What are some physical symptoms of HD?

A

testicular atrophy
muscle atrophy, osteoprossis, weight loss
impaired glucose tolerance
cardiac failure

149
Q

What is the typical onset of HD?

A

35-44 years

onset earlier with successive generations

150
Q

CAG is a CAt who’s a _______ for ______ with a really long tail.

A

Glutton

glutamine

151
Q

Huntington’s disease is a ____ repeat sequence?

A

CAG on chromosome 4

152
Q

What type of HD has chorea briefly, it at all. rigidity is the dominant symptom and seizures are common.

A

Juvenile HD

153
Q

What does a MRI of HD show?

A

atrophy of caudate nuclei or may be unremarkable

154
Q

What drug can be given for chorea?

A

Tetrabenazine

neuroleptics and benzos may be helpful

155
Q

Lifespan of HD is usually ____ years post diagnosis.

A

20 years

156
Q

An acute cognitive impaired with onset w/i a matter of hours / days. Usually fluctuates in intesity and will have attentional deficits. Confusion and decreased awareness/ orientation.

A

Delirium

157
Q

What will you find in delirium but not dementia?

A

Onset within a matter of days/ hours
Usually fluctuates
Attentional deficitis

158
Q

what are some causes of delirium

A
Dehydration
Hypothyroidism 
Hypercalcemia
Chronic liver and kidney disease
Hypoglycemia
pernicious anemia
folate/ thiamine deficiency
159
Q

what infections can cause delirium?

A

UTI
pneumonia
skin and abdominal infections
HIV, chronic meningitis, syphillis

160
Q

what are some toxic causes of delirium?

A

ETOH/ drug abuse

ETOH/ drug withdrawal

161
Q

How do you manage delirium?

A

Identify the causing factors (there may be more than 1)

162
Q

What is a chronic cognitive impairment. Commonly becomes slowly and steadily progressive. Typically an insidious onset.
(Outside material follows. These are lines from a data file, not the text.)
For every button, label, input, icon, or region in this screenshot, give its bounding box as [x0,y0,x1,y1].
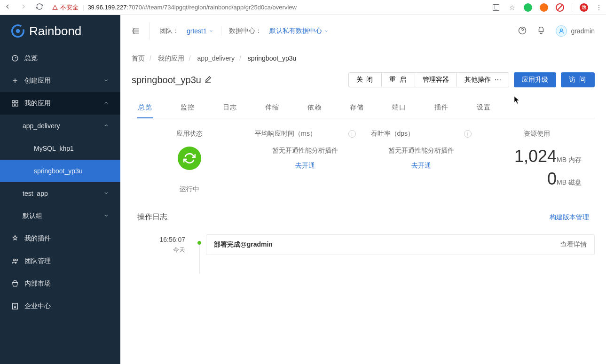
memory-unit: MB 内存 [557,156,582,163]
restart-button[interactable]: 重 启 [381,72,415,87]
user-avatar-icon[interactable] [556,25,567,37]
svg-point-9 [16,259,17,261]
timeline [193,234,206,255]
team-dropdown[interactable]: grtest1 [187,27,213,35]
sidebar-collapse-button[interactable] [132,22,150,40]
tab-scale[interactable]: 伸缩 [264,98,280,118]
visit-button[interactable]: 访 问 [561,72,595,87]
tab-port[interactable]: 端口 [391,98,407,118]
info-icon[interactable]: i [464,130,472,138]
nav-app-springboot[interactable]: springboot_yp3u [0,160,120,182]
dashboard-icon [11,54,19,62]
enterprise-icon [11,302,19,310]
breadcrumb-group[interactable]: app_delivery [197,54,235,62]
nav-group-label: app_delivery [23,122,60,130]
profile-avatar-icon[interactable]: 逸 [580,3,588,12]
running-status-icon [178,147,201,170]
disk-value: 0 [547,169,557,188]
forward-icon[interactable] [20,3,27,12]
sidebar: Rainbond 总览 创建应用 我的应用 [0,15,120,364]
chevron-down-icon [103,190,109,197]
ext-icon-3[interactable] [556,3,564,12]
url-bar[interactable]: 不安全 | 39.96.199.227:7070/#/team/734ipgqt… [49,3,486,12]
logo-text: Rainbond [29,24,81,39]
menu-icon[interactable]: ⋮ [596,4,602,11]
stat-avg-response: 平均响应时间（ms）i 暂无开通性能分析插件 去开通 [247,130,363,194]
browser-nav [4,3,43,12]
tab-monitor[interactable]: 监控 [180,98,196,118]
nav-app-label: MySQL_khp1 [34,145,74,152]
tab-settings[interactable]: 设置 [476,98,492,118]
bell-icon[interactable] [537,26,545,36]
topbar: 团队： grtest1 数据中心： 默认私有数据中心 gradmin [120,15,606,47]
grid-icon [11,100,19,107]
close-button[interactable]: 关 闭 [348,72,382,87]
insecure-badge: 不安全 [52,3,79,12]
team-icon [11,257,19,265]
breadcrumb-home[interactable]: 首页 [132,54,145,62]
username[interactable]: gradmin [571,27,595,35]
log-detail-button[interactable]: 查看详情 [560,240,587,249]
svg-rect-2 [21,26,24,30]
app-upgrade-button[interactable]: 应用升级 [514,72,556,87]
tab-overview[interactable]: 总览 [137,98,153,118]
reload-icon[interactable] [36,3,43,12]
svg-rect-6 [12,104,15,106]
star-icon[interactable]: ☆ [508,3,516,12]
operation-log-section: 操作日志 构建版本管理 16:56:07 今天 部署完成@gradmin 查看详… [132,212,595,255]
nav-label: 企业中心 [24,302,51,310]
nav-group-test-app[interactable]: test_app [0,182,120,205]
nav-group-label: test_app [23,190,48,197]
logo[interactable]: Rainbond [0,15,120,47]
info-icon[interactable]: i [348,130,356,138]
back-icon[interactable] [4,3,11,12]
log-entry: 16:56:07 今天 部署完成@gradmin 查看详情 [132,234,595,255]
stat-label: 应用状态 [176,130,203,138]
svg-point-8 [13,259,15,261]
tab-depend[interactable]: 依赖 [307,98,323,118]
nav-internal-market[interactable]: 内部市场 [0,272,120,295]
browser-extensions: 🄻 ☆ 逸 ⋮ [492,3,602,12]
tabs: 总览 监控 日志 伸缩 依赖 存储 端口 插件 设置 [132,98,595,118]
enable-link[interactable]: 去开通 [255,162,355,170]
oplog-title: 操作日志 [137,212,167,222]
dc-dropdown[interactable]: 默认私有数据中心 [269,27,329,35]
edit-icon[interactable] [204,75,212,85]
log-message: 部署完成@gradmin [214,240,273,249]
status-text: 运行中 [139,185,240,194]
nav-overview[interactable]: 总览 [0,47,120,70]
stat-throughput: 吞吐率（dps）i 暂无开通性能分析插件 去开通 [363,130,479,194]
nav-my-apps[interactable]: 我的应用 [0,92,120,115]
nav-group-label: 默认组 [23,212,42,220]
tab-plugin[interactable]: 插件 [433,98,449,118]
nav-enterprise-center[interactable]: 企业中心 [0,295,120,318]
nav-team-mgmt[interactable]: 团队管理 [0,250,120,272]
browser-bar: 不安全 | 39.96.199.227:7070/#/team/734ipgqt… [0,0,606,15]
nav-group-default[interactable]: 默认组 [0,205,120,227]
manage-container-button[interactable]: 管理容器 [415,72,457,87]
other-ops-button[interactable]: 其他操作 ⋯ [456,72,509,87]
nav-create-app[interactable]: 创建应用 [0,70,120,92]
log-card: 部署完成@gradmin 查看详情 [206,234,595,255]
stat-label: 平均响应时间（ms） [255,130,316,138]
nav-group-app-delivery[interactable]: app_delivery [0,115,120,137]
timeline-dot-icon [197,241,201,245]
build-version-link[interactable]: 构建版本管理 [550,213,589,222]
action-button-group: 关 闭 重 启 管理容器 其他操作 ⋯ [348,72,510,87]
tab-storage[interactable]: 存储 [349,98,365,118]
enable-link[interactable]: 去开通 [371,162,472,170]
nav-label: 内部市场 [24,279,51,288]
svg-point-1 [16,29,20,33]
plus-icon [11,77,19,85]
tab-log[interactable]: 日志 [222,98,238,118]
chevron-down-icon [103,77,109,85]
chevron-down-icon [103,212,109,220]
dc-label: 数据中心： [229,27,262,35]
nav-app-mysql[interactable]: MySQL_khp1 [0,137,120,160]
ext-icon-2[interactable] [540,3,548,12]
nav-my-plugins[interactable]: 我的插件 [0,227,120,250]
translate-icon[interactable]: 🄻 [492,3,500,12]
help-icon[interactable] [518,26,527,36]
breadcrumb-my-apps[interactable]: 我的应用 [158,54,184,62]
ext-icon-1[interactable] [524,3,532,12]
Hallmarks include memory loss and language dysfunction.

A

Dementia

163
Q

Onset before ___ years is considered early onset dementia?

A

65 years

164
Q

are awareness and attention typically normal in early stages of dementia?

A

Yes

165
Q

What can you do to test for dementia?

A

MMSE
trailmaking test (connect 1 to 2 to 3 etc)
clock drawing test
questionnaires
full neuropsychometric testing (takes 10 hrs)

166
Q

what are some useful imagings for dementia?

A

SPECT and PET are more useful than head CT and MRI

167
Q

What scan is good at predicting the development of AD within the next 2 years?

A

PET scan

168
Q

Progressive dementia associated with tangles and plaques in the gray matter of the brain

A

Alzheimer Disease

169
Q

What are the tangles in AD?

A

aggregates of intraneuronal τ protein

170
Q

What are plaques in AD?

A

extracellular deposits of β amyloid

171
Q

what is often an early sign of AD?

A

difficultly remembering recent events

172
Q

Is there currently a treatment for AD?

A

No- currently no cure, or symptomatic treatment to affect the progression of the disease qWhat can be

173
Q

What can be helpful for AD?

A

Acetylcholinesterase inhibitors (mild to moderate disease)

174
Q

What drug can be helpful in moderate to severe AD?

A

Memantine (NMDA receptor agonist)

175
Q

What is the main treatment for AD?

A

Caregiving

176
Q

What needs to be provided for the caregiver of someone with AD?

A

Psychosocial support and cognitive behavioral therapy for the caregiver need to be provided.